Amylokirlia enfile un deuxième gant, saisit un tissu noir et le noue autour de ma tête, bouchant mon champ de vision. Quelque chose de léger et doux tombe sur mon visage.

« Qu'allez-vous me... »

Il se passe alors quelque chose de très étrange.

Ma voix s'éteint dans ma gorge, comme si Qu'allez-vous me était une phrase complète. Le tissu qui couvrait mes yeux disparaît soudain, révélant Amylokirlia penchée sur moi et Amortinokeb derrière elle, parcourant la pièce d'un air préoccupé. Comme s'il y avait eu une... coupure. Je fronce les sourcils, trop perturbée pour analyser correctement la situation.
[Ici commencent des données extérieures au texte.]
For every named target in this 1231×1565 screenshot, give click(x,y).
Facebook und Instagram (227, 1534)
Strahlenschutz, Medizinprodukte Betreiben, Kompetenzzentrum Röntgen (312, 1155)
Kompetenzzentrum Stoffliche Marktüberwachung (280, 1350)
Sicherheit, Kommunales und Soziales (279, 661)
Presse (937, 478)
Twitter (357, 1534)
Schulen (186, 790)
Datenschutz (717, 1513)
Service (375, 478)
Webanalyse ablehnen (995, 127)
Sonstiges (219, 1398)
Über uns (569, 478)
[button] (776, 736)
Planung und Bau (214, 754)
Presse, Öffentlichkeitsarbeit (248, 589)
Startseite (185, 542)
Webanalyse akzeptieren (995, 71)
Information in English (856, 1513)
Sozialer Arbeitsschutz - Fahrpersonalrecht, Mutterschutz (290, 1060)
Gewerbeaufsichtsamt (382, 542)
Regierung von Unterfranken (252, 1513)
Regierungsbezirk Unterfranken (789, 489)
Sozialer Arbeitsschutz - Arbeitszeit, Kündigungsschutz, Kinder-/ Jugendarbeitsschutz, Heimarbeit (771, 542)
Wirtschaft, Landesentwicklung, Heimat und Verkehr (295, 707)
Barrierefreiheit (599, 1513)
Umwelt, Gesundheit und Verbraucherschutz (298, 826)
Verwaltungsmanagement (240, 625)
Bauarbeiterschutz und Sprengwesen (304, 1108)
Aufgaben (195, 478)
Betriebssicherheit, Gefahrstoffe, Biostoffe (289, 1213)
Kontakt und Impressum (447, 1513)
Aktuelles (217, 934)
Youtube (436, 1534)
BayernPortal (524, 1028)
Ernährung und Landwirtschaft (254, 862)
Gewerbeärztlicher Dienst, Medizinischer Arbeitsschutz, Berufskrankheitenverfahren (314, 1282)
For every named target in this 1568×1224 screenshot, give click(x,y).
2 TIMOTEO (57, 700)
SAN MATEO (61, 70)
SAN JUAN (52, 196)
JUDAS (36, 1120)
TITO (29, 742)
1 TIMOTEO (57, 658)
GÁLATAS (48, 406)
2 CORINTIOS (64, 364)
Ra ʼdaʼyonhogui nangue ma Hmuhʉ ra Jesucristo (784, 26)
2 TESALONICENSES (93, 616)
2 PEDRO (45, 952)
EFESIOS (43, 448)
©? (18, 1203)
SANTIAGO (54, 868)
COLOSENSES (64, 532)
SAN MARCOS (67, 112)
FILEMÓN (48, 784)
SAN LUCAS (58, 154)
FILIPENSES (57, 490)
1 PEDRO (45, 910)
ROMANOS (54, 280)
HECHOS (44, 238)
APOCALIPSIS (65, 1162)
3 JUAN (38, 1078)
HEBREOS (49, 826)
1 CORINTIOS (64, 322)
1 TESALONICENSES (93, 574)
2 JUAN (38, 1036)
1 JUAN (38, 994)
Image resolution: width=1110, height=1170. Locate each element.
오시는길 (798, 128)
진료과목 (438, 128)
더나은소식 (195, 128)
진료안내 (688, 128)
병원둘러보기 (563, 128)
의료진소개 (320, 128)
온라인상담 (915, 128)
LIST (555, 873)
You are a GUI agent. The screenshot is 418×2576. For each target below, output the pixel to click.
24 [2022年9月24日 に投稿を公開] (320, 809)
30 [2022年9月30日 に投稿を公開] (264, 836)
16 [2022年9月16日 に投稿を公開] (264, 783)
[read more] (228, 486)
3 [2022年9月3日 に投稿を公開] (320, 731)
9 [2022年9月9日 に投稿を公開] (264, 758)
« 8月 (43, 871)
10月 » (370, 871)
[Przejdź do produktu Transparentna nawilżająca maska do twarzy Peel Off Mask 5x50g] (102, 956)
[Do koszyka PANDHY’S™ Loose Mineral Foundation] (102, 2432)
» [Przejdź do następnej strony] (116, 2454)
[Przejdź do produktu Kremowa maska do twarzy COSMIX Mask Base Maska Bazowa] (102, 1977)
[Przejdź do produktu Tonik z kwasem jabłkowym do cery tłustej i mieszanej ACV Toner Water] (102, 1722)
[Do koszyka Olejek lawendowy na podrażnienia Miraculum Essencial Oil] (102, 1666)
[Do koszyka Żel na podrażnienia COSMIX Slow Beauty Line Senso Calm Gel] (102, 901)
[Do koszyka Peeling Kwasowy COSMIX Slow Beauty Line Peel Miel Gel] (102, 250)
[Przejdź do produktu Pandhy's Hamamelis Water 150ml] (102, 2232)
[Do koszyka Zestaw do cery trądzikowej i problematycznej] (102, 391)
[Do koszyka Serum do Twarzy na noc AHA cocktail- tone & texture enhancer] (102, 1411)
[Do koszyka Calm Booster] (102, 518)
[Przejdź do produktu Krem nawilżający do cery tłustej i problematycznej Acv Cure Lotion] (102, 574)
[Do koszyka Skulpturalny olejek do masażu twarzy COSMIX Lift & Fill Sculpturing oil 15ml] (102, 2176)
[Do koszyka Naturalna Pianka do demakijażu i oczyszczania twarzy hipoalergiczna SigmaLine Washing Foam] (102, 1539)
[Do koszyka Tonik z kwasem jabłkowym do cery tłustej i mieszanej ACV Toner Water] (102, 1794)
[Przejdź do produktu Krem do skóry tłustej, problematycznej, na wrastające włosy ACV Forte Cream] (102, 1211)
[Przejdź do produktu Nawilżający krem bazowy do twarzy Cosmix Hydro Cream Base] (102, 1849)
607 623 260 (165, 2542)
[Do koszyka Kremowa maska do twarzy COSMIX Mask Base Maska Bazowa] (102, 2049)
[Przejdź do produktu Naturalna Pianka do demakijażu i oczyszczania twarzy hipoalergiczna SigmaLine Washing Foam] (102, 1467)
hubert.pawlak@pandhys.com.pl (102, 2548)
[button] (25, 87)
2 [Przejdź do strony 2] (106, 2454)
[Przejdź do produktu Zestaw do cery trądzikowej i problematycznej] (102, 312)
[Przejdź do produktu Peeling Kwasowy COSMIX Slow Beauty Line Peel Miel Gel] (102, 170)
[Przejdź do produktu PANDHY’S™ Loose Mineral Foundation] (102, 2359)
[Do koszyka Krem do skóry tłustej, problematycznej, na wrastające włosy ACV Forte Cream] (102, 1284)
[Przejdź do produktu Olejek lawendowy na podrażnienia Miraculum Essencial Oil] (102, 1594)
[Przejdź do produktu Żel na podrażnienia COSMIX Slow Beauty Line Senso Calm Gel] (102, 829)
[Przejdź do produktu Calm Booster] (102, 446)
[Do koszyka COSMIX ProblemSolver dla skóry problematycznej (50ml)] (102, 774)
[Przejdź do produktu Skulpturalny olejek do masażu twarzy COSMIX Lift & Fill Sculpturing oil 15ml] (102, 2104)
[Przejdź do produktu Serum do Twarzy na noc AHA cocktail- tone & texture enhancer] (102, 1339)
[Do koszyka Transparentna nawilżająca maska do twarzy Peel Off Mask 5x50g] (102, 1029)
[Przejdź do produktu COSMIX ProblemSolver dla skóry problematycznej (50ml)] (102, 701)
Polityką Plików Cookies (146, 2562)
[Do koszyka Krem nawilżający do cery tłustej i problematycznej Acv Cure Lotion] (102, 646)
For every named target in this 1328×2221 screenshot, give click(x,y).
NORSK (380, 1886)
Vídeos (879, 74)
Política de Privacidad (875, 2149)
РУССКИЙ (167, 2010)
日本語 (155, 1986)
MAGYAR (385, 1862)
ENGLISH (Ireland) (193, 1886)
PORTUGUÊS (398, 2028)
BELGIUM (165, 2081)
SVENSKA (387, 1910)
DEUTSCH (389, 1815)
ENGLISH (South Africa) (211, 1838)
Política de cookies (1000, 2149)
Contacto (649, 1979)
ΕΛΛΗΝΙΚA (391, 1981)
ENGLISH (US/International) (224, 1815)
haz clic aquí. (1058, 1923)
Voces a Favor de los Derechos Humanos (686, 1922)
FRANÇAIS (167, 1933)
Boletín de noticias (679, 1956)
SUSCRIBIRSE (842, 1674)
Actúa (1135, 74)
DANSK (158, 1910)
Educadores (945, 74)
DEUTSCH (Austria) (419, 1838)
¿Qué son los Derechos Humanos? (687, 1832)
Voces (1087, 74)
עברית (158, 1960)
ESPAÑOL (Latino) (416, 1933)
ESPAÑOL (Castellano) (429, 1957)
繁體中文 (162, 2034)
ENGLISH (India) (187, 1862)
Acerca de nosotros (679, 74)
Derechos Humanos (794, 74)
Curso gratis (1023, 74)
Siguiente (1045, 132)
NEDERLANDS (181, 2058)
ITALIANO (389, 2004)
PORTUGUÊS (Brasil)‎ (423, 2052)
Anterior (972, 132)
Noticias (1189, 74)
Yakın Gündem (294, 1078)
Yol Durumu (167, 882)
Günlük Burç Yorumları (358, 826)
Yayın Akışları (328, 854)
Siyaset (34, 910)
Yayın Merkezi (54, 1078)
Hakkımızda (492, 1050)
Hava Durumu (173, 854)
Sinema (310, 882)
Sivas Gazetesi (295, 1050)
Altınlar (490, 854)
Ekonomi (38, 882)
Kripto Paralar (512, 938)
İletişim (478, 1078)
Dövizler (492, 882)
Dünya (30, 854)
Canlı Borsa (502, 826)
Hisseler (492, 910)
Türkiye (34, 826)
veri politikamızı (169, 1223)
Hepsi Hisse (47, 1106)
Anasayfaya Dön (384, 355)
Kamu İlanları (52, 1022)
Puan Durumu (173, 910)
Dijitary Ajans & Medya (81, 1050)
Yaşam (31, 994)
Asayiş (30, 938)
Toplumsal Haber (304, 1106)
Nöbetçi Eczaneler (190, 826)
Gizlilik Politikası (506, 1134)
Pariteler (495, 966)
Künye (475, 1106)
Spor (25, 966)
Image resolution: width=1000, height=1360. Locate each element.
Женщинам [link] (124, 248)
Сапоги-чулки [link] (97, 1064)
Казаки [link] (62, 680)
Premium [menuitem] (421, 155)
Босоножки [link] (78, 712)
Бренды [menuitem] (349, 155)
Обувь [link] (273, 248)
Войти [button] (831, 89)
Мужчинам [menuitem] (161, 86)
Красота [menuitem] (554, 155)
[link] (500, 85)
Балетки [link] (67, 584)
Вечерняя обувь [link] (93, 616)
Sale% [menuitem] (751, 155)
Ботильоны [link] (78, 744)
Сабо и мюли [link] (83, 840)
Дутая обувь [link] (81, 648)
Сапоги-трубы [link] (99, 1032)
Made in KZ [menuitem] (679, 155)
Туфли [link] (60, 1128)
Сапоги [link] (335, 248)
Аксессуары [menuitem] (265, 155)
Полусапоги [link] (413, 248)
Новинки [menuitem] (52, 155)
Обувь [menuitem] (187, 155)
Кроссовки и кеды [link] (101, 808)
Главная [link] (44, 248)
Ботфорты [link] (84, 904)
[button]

« Nous avons mal géré le temps, se plaint Amortinokeb, nous aurions dû...

— Silence. »

Amortinokeb hésite puis se dirige vers la porte. Le regard de vipère de sa compagne le suit lorsqu'il quitte la pièce. Puis elle se tourne vers moi, inquisitrice.

« As-tu ressenti quelque chose... d'étrange ? »

Le flottement dans sa voix m'alerte sur son angoisse. Cette question est importante. Joue à l'idiote, m'ordonne une voix – celle qui me donne toujours des bons conseils, mais que j'ai la mauvaise habitude d'ignorer –, fais-lui croire que tu n'as rien remarqué...

Mais je n'ai vraiment rien vu.

« Je... Il ne s'est rien passé, non ? Alors ? Qu'est-ce que vous me voulez ?

— Je t'ai déjà dit que j'ai des questions à te poser. Mais je le ferai plus tard, tu n'as pas l'air en état d'y répondre.

— En état ? Je vais très bien. »

Elle ignore ma réplique.

« Lève-toi.

— Pour que je me fasse électrocuter ? Merci, je passe mon tour.

— J'ai désactivé le champ électrique. Dépêche-toi. »

Une légère contrariété flotte dans sa voix. Je me redresse avec appréhension, mais ne ressens aucune douleur. Je suis surprise de sentir mes jambes trembler alors que mes pieds touchent le sol, mais me lève tant bien que mal.

« Qu'est-ce qu'il s'est passé ? demandé-je encore.

— Dépêche-toi.

— Alors dites-moi », insisté-je.

Elle se contente d'avancer dans la pièce principale. À contrecœur, je la suis et laisse son compagnon m'attacher au mur. Je ne me suis jamais sentie aussi découragée.

Mes chaînes se referment avec un claquement sec et définitif.